Some analysts have said the U.S. troop buildup in Baghdad that began six months ago has forced insurgents out of the capital and into villages such as Jurf al Milih.
But at a news conference in Baghdad’s fortified Green Zone on Sunday, U.S. Navy Rear Adm. Mark Fox contended that routing insurgents in the capital would sap their strength in the provinces, particularly northeast of Baghdad where they have engaged in such bombing attacks as one on July 7 that killed about 150 people in Amerli, an ethnically mixed village of Arabs, Kurds and Turkmens.
“Baghdad is the center of gravity for the overall security situation in Iraq, so that’s where the focus has been,” Fox said, emphasizing that U.S. efforts were “starting to gain traction” and that U.S. commanders would not be “distracted and drawn off the ultimate goal by some of these spectacular attacks” in outlying areas.
Fox also said U.S. troops had found 107-millimeter Chinese-made rockets they believe were smuggled into Iraq by Iran to arm insurgents.
Along with Sunni insurgents, Fox said, U.S. forces were pursuing “secret cells, rogue elements” of the Al Mahdi militia associated with anti-U.S. cleric Muqtada Sadr, although he said the U.S. did not consider the militia an insurgent group.
“We understand that there are factions or splinters or pieces of [the Al Mahdi militia] that are still decent and hard-working members of society,” he said.
Deputy Prime Minister Barham Salih on Sunday said the national leadership intended to make progress in meeting Washington’s benchmarks for Iraq by September. During an appearance on “Late Edition With Wolf Blitzer,” Salih said Prime Minister Nouri Maliki, who has urged the Iraqi parliament to forgo its August break, was trying to make progress on issues including a national oil law and legislation allowing some former members of Saddam Hussein’s Baath Party a role in government.

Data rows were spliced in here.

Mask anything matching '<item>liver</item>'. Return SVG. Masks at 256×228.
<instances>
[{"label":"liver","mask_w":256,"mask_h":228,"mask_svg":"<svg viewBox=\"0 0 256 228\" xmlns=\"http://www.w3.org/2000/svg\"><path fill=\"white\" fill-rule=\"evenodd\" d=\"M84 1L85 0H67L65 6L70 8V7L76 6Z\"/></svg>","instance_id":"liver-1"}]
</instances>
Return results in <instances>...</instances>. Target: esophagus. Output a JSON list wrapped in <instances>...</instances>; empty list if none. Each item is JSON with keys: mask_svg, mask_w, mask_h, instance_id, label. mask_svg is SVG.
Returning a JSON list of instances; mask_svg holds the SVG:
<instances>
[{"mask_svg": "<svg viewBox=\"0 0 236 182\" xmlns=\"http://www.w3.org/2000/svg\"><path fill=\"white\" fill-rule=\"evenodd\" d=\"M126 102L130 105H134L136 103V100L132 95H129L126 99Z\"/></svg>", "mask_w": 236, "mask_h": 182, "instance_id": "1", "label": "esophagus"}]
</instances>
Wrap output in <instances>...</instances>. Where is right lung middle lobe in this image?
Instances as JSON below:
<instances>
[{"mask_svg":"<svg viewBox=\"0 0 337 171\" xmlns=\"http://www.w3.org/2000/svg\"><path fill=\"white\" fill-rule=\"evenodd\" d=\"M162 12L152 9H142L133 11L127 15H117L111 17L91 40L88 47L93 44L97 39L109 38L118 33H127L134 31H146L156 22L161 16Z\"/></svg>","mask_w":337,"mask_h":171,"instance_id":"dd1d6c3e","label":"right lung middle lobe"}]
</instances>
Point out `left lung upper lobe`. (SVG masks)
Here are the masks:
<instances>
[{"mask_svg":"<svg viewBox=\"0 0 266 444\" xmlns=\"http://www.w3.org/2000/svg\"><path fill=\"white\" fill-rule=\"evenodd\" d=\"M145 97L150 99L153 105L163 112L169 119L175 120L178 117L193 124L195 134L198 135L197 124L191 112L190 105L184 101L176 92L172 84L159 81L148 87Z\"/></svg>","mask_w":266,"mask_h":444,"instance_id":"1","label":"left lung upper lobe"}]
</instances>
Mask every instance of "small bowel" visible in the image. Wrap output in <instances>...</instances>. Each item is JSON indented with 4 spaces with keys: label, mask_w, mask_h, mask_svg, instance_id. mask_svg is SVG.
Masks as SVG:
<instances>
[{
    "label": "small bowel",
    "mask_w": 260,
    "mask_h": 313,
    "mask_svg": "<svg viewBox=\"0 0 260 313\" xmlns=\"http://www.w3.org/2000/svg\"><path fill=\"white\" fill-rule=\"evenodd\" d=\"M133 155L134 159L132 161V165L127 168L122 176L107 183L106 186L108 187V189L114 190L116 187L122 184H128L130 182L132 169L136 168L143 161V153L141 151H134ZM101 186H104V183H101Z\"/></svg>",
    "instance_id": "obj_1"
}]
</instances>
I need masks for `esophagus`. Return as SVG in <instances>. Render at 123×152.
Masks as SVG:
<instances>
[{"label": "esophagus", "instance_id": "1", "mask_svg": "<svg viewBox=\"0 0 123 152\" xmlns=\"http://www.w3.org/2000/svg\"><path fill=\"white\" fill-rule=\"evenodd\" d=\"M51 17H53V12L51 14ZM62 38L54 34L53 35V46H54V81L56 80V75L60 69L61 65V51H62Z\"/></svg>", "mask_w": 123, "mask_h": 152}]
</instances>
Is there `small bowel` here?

In Baghdad, a roadside bomb in an eastern neighborhood killed one person and injured five.
A bomb planted in a motorcycle in a busy marketplace exploded at 4 p.m., killing two and injuring 20, hospital staff members said.

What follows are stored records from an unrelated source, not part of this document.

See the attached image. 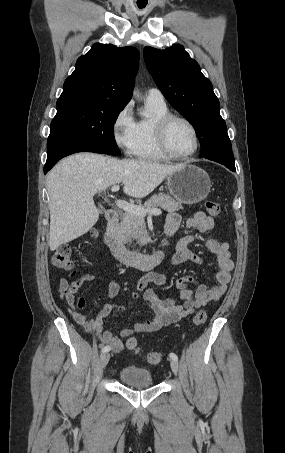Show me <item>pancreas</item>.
I'll return each mask as SVG.
<instances>
[{"instance_id":"pancreas-1","label":"pancreas","mask_w":285,"mask_h":453,"mask_svg":"<svg viewBox=\"0 0 285 453\" xmlns=\"http://www.w3.org/2000/svg\"><path fill=\"white\" fill-rule=\"evenodd\" d=\"M141 207L153 209L161 207L168 212H175L183 209L181 203L176 202L169 195L159 193L153 195ZM114 232L117 240L121 244L131 242L132 239L141 241L146 235V226L144 217L126 212L121 218V222L114 226Z\"/></svg>"}]
</instances>
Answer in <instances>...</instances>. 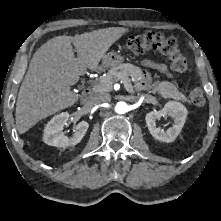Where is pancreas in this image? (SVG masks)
<instances>
[{"label": "pancreas", "mask_w": 221, "mask_h": 221, "mask_svg": "<svg viewBox=\"0 0 221 221\" xmlns=\"http://www.w3.org/2000/svg\"><path fill=\"white\" fill-rule=\"evenodd\" d=\"M142 76V71L139 67L134 66L130 63H124L116 67H112L105 76L99 78V83L96 86L97 92H110L112 90V85L115 81L123 80L130 87L131 81L137 82ZM151 93H158L161 97L168 99L172 98L175 100H180L186 102L187 98L182 94L177 86L171 82L162 81L156 82L152 89Z\"/></svg>", "instance_id": "cf45deb5"}]
</instances>
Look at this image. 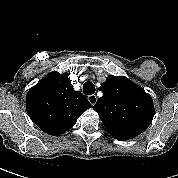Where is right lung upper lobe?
<instances>
[{"mask_svg": "<svg viewBox=\"0 0 178 178\" xmlns=\"http://www.w3.org/2000/svg\"><path fill=\"white\" fill-rule=\"evenodd\" d=\"M68 73L53 71L46 75L26 97L32 121L50 135H60L72 128L79 116L91 107L87 98L73 89Z\"/></svg>", "mask_w": 178, "mask_h": 178, "instance_id": "right-lung-upper-lobe-1", "label": "right lung upper lobe"}]
</instances>
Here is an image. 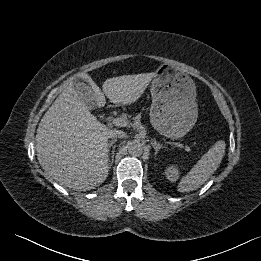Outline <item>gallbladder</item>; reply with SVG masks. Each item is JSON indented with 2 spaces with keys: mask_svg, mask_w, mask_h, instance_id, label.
<instances>
[{
  "mask_svg": "<svg viewBox=\"0 0 261 261\" xmlns=\"http://www.w3.org/2000/svg\"><path fill=\"white\" fill-rule=\"evenodd\" d=\"M73 85L75 90L80 95L82 101L86 104L87 108L89 110L95 109L96 101H95L94 92L92 91L91 87L86 83L79 81L78 79H75L73 81Z\"/></svg>",
  "mask_w": 261,
  "mask_h": 261,
  "instance_id": "1",
  "label": "gallbladder"
}]
</instances>
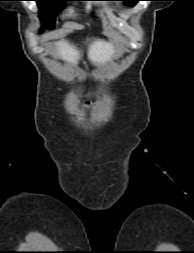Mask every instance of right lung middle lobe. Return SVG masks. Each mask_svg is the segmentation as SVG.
I'll return each mask as SVG.
<instances>
[{
	"instance_id": "obj_1",
	"label": "right lung middle lobe",
	"mask_w": 194,
	"mask_h": 253,
	"mask_svg": "<svg viewBox=\"0 0 194 253\" xmlns=\"http://www.w3.org/2000/svg\"><path fill=\"white\" fill-rule=\"evenodd\" d=\"M38 3V7L41 10L42 15L40 19L49 25V21H54L58 12L61 11L66 4V1L70 0H33Z\"/></svg>"
}]
</instances>
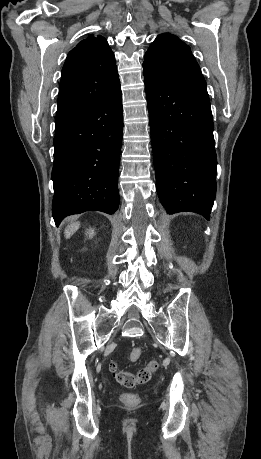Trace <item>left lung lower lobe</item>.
<instances>
[{"label": "left lung lower lobe", "mask_w": 261, "mask_h": 459, "mask_svg": "<svg viewBox=\"0 0 261 459\" xmlns=\"http://www.w3.org/2000/svg\"><path fill=\"white\" fill-rule=\"evenodd\" d=\"M156 189L167 213L207 220L216 195L217 158L206 83L181 82L143 68Z\"/></svg>", "instance_id": "left-lung-lower-lobe-1"}]
</instances>
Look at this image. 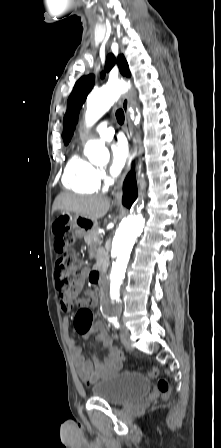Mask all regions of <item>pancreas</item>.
Instances as JSON below:
<instances>
[{
    "label": "pancreas",
    "instance_id": "obj_1",
    "mask_svg": "<svg viewBox=\"0 0 221 448\" xmlns=\"http://www.w3.org/2000/svg\"><path fill=\"white\" fill-rule=\"evenodd\" d=\"M85 243L89 247V250L96 258L98 266H104L107 262L104 249L101 247V240L98 238V233L95 229L91 230L85 237Z\"/></svg>",
    "mask_w": 221,
    "mask_h": 448
}]
</instances>
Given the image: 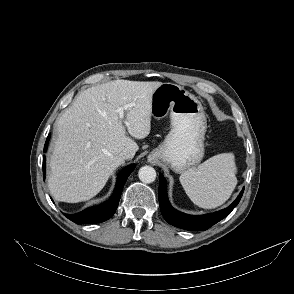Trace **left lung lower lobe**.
I'll return each instance as SVG.
<instances>
[{
	"label": "left lung lower lobe",
	"instance_id": "obj_1",
	"mask_svg": "<svg viewBox=\"0 0 294 294\" xmlns=\"http://www.w3.org/2000/svg\"><path fill=\"white\" fill-rule=\"evenodd\" d=\"M244 192V188L240 192L237 199L226 209L221 210L216 213L202 215V216H191L184 213H181L175 209H173L169 203L167 193H166V180L162 174H159V204L163 217L165 220L175 226L185 230L190 231H199V230H207L209 227L213 226L223 218H225L228 214L232 212V210L239 203Z\"/></svg>",
	"mask_w": 294,
	"mask_h": 294
}]
</instances>
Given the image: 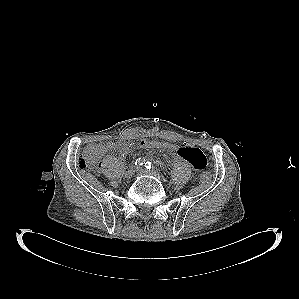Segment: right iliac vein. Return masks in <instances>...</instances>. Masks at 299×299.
<instances>
[{
	"instance_id": "1",
	"label": "right iliac vein",
	"mask_w": 299,
	"mask_h": 299,
	"mask_svg": "<svg viewBox=\"0 0 299 299\" xmlns=\"http://www.w3.org/2000/svg\"><path fill=\"white\" fill-rule=\"evenodd\" d=\"M134 172H135V168L134 166H130L124 173V177L127 179V180H130L133 175H134Z\"/></svg>"
}]
</instances>
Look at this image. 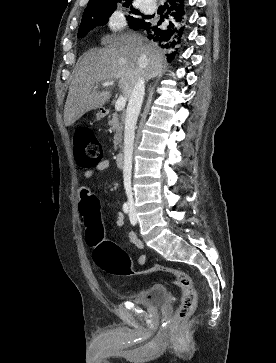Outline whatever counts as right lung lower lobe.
I'll return each instance as SVG.
<instances>
[{
    "instance_id": "obj_1",
    "label": "right lung lower lobe",
    "mask_w": 276,
    "mask_h": 363,
    "mask_svg": "<svg viewBox=\"0 0 276 363\" xmlns=\"http://www.w3.org/2000/svg\"><path fill=\"white\" fill-rule=\"evenodd\" d=\"M167 13L165 17L168 25L165 28H159L157 25H151L150 22H144L139 29L145 31L148 38L156 41L160 47L175 51L181 43L187 30V5L186 0H167L165 4ZM173 58V54H168Z\"/></svg>"
}]
</instances>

A mortar strike killed one person and injured two.
Gunmen killed a guard in a drive-by shooting at the Shiite Dawa Party office in central Baghdad.

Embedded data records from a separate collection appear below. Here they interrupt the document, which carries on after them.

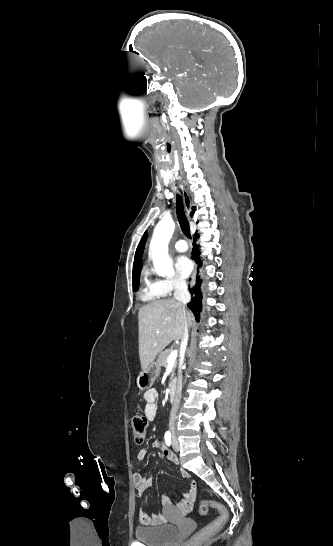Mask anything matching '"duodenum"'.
<instances>
[{"instance_id": "410a0bca", "label": "duodenum", "mask_w": 333, "mask_h": 546, "mask_svg": "<svg viewBox=\"0 0 333 546\" xmlns=\"http://www.w3.org/2000/svg\"><path fill=\"white\" fill-rule=\"evenodd\" d=\"M168 394L171 403H175L177 397V383L174 380L170 382Z\"/></svg>"}]
</instances>
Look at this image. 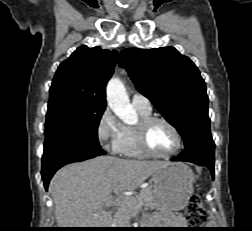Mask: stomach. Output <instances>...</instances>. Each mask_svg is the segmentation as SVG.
I'll list each match as a JSON object with an SVG mask.
<instances>
[{"instance_id":"1","label":"stomach","mask_w":252,"mask_h":231,"mask_svg":"<svg viewBox=\"0 0 252 231\" xmlns=\"http://www.w3.org/2000/svg\"><path fill=\"white\" fill-rule=\"evenodd\" d=\"M153 207L160 211H179L193 195L194 174L183 163H171L153 174Z\"/></svg>"}]
</instances>
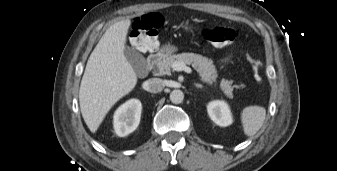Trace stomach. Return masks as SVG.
Returning <instances> with one entry per match:
<instances>
[{"label":"stomach","instance_id":"stomach-1","mask_svg":"<svg viewBox=\"0 0 337 171\" xmlns=\"http://www.w3.org/2000/svg\"><path fill=\"white\" fill-rule=\"evenodd\" d=\"M183 27H184L186 30H191V29L193 28V26H192L191 24H189L188 21L183 25ZM175 50H176V48L173 47V46L167 47V52H168V53H171V52H173V51H175Z\"/></svg>","mask_w":337,"mask_h":171}]
</instances>
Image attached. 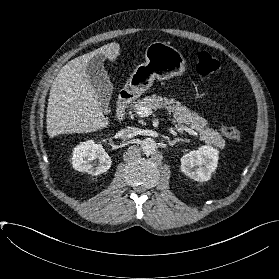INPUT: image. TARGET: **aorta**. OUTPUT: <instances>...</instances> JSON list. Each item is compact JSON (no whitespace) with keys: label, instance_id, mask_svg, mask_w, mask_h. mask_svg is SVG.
<instances>
[{"label":"aorta","instance_id":"obj_1","mask_svg":"<svg viewBox=\"0 0 279 279\" xmlns=\"http://www.w3.org/2000/svg\"><path fill=\"white\" fill-rule=\"evenodd\" d=\"M141 148L145 154L150 155L156 150L157 145L152 138H146L142 141Z\"/></svg>","mask_w":279,"mask_h":279}]
</instances>
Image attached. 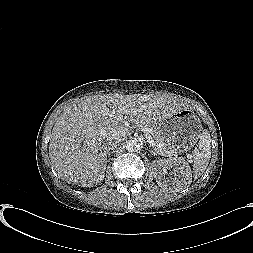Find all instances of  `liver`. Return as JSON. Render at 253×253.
I'll list each match as a JSON object with an SVG mask.
<instances>
[{
  "mask_svg": "<svg viewBox=\"0 0 253 253\" xmlns=\"http://www.w3.org/2000/svg\"><path fill=\"white\" fill-rule=\"evenodd\" d=\"M188 105L168 94H96L65 107L52 129L49 156L57 173L71 183L91 187L105 176L109 142L133 124L153 125Z\"/></svg>",
  "mask_w": 253,
  "mask_h": 253,
  "instance_id": "obj_1",
  "label": "liver"
}]
</instances>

Police Capt. Ahmed Saadi, an investigating officer in the southern Bayaa neighborhood, was shot to death.
Police in the capital found 16 bodies Sunday.
At least three deaths were reported in the southern city of Basra. A father and son were killed in a drive-by shooting overnight, police said. Also, the gunshot-riddled body of the owner of a bird shop kidnapped last week was found dumped near a bridge.
In the northern city of Kirkuk, Mayor Ehsan Abdul Majeed Geli resigned, citing political resistance and increased violence.
Times staff writers Raheem Salman, Saif Hameed, Zeena Kareem and special correspondents in Baghdad, Basra, Diyala and Kirkuk contributed to this report.